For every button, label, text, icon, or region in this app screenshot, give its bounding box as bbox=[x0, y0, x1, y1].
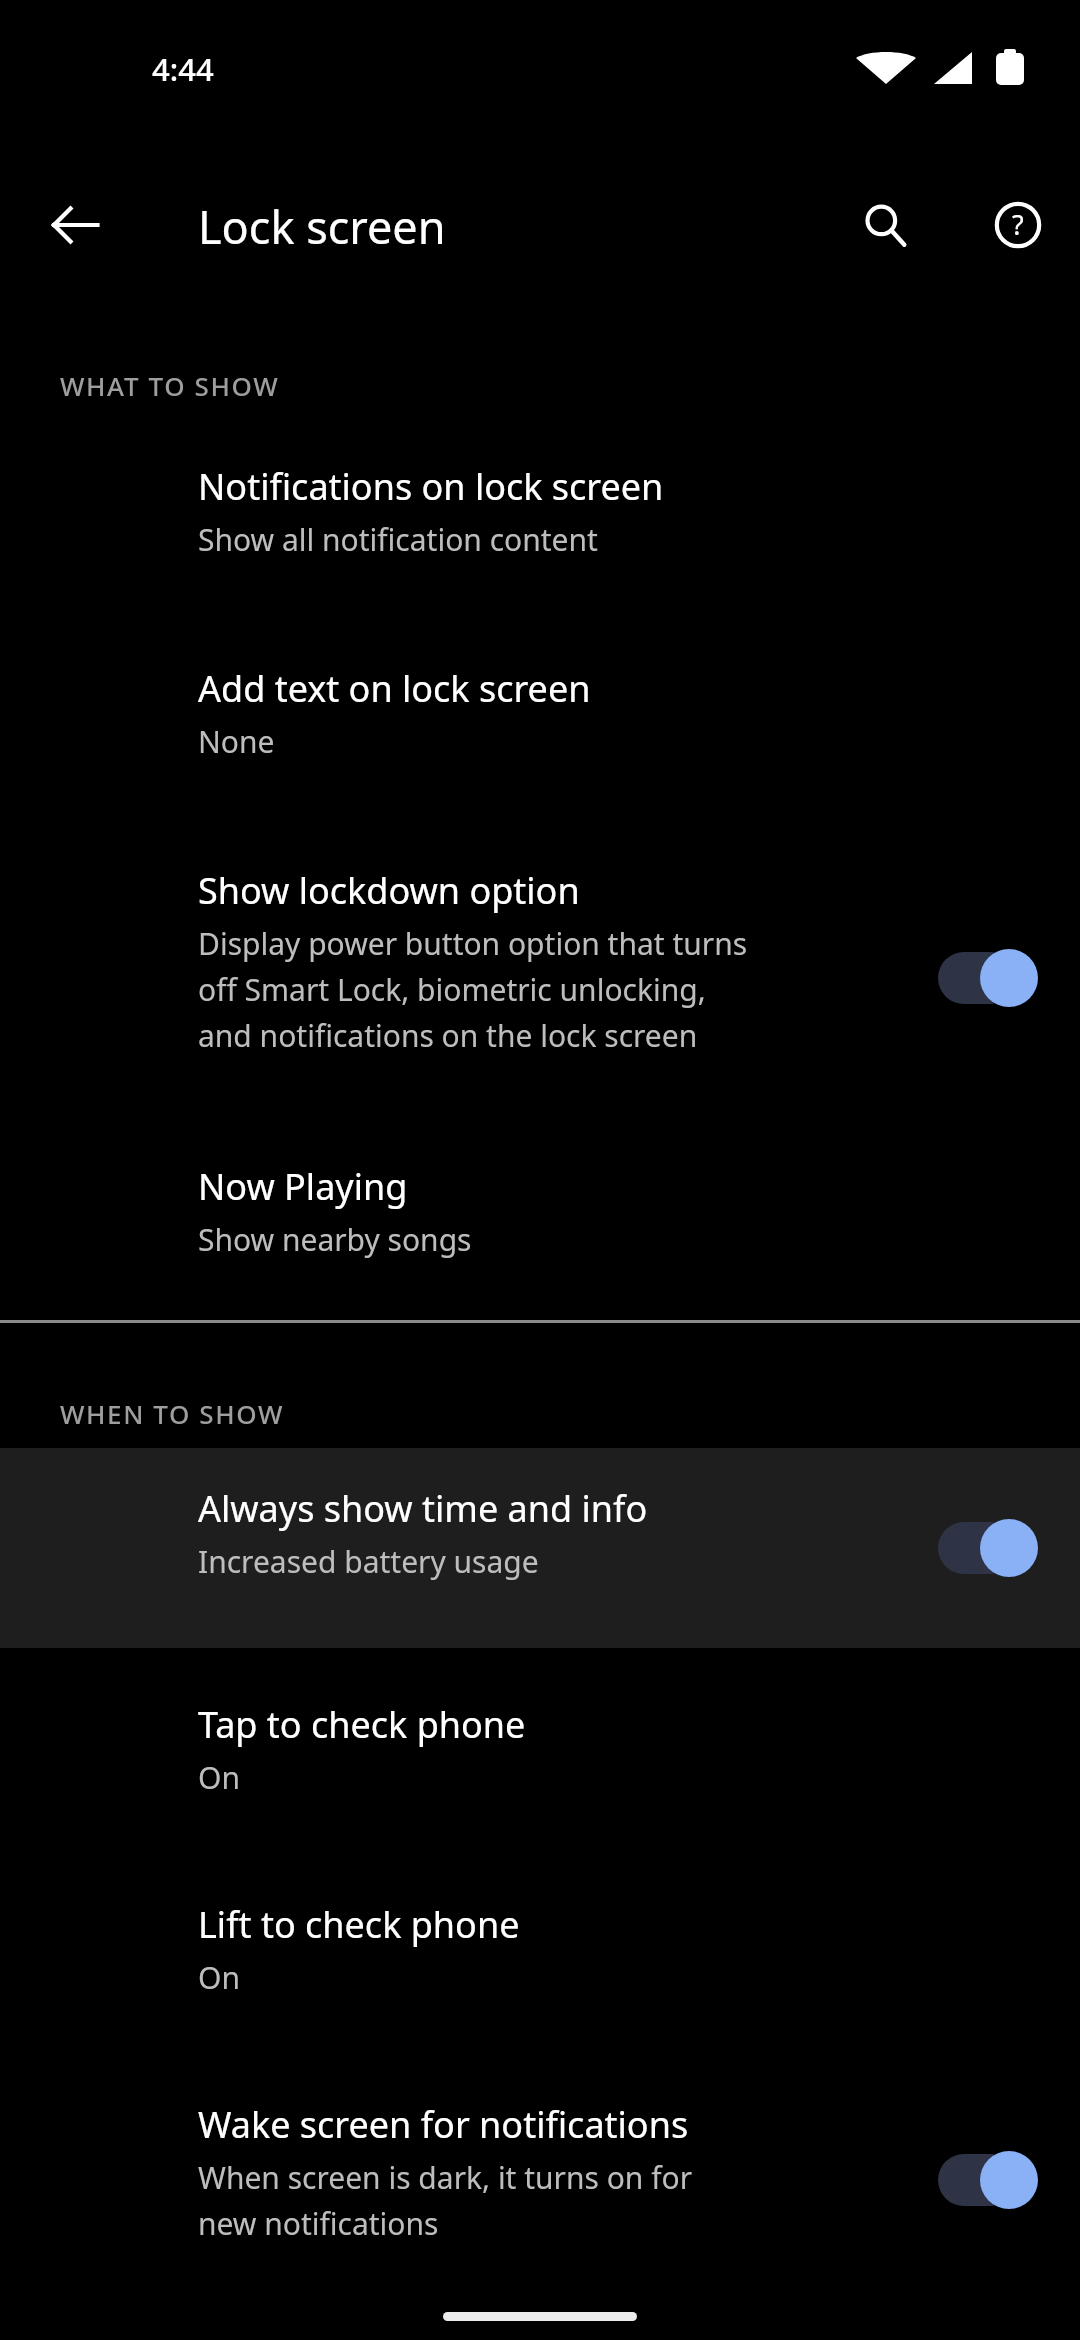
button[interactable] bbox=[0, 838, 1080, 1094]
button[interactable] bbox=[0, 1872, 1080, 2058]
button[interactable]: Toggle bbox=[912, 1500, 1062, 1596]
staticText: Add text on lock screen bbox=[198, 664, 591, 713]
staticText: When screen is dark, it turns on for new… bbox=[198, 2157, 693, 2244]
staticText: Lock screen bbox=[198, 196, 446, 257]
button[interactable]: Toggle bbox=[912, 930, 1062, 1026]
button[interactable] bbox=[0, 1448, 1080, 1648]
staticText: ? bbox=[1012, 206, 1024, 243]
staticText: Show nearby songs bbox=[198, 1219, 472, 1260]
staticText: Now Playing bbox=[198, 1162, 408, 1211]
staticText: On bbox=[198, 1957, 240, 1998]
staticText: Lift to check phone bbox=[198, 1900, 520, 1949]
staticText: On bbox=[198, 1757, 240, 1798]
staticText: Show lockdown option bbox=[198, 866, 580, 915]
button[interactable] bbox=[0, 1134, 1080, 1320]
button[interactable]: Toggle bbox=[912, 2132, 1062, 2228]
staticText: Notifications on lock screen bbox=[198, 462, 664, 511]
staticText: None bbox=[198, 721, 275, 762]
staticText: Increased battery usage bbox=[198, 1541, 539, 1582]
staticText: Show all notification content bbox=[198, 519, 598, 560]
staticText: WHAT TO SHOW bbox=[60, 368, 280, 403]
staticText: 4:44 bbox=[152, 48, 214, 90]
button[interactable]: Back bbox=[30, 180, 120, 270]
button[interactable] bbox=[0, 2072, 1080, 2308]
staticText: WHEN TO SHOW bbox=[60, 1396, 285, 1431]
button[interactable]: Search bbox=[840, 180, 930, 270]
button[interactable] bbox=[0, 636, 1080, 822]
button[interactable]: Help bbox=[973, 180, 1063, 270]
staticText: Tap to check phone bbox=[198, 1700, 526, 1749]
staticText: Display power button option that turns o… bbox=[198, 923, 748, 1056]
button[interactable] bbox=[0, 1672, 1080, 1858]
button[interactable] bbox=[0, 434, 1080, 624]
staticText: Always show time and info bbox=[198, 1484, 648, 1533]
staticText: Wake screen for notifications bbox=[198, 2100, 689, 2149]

------------------------------------

# YOUR ASSIGNMENT
Looking at the entries above, copy out every line in which "option" occurs.

# RESPONSE TO THE TASK
staticText: Show lockdown option bbox=[198, 866, 580, 915]
staticText: Display power button option that turns o… bbox=[198, 923, 748, 1056]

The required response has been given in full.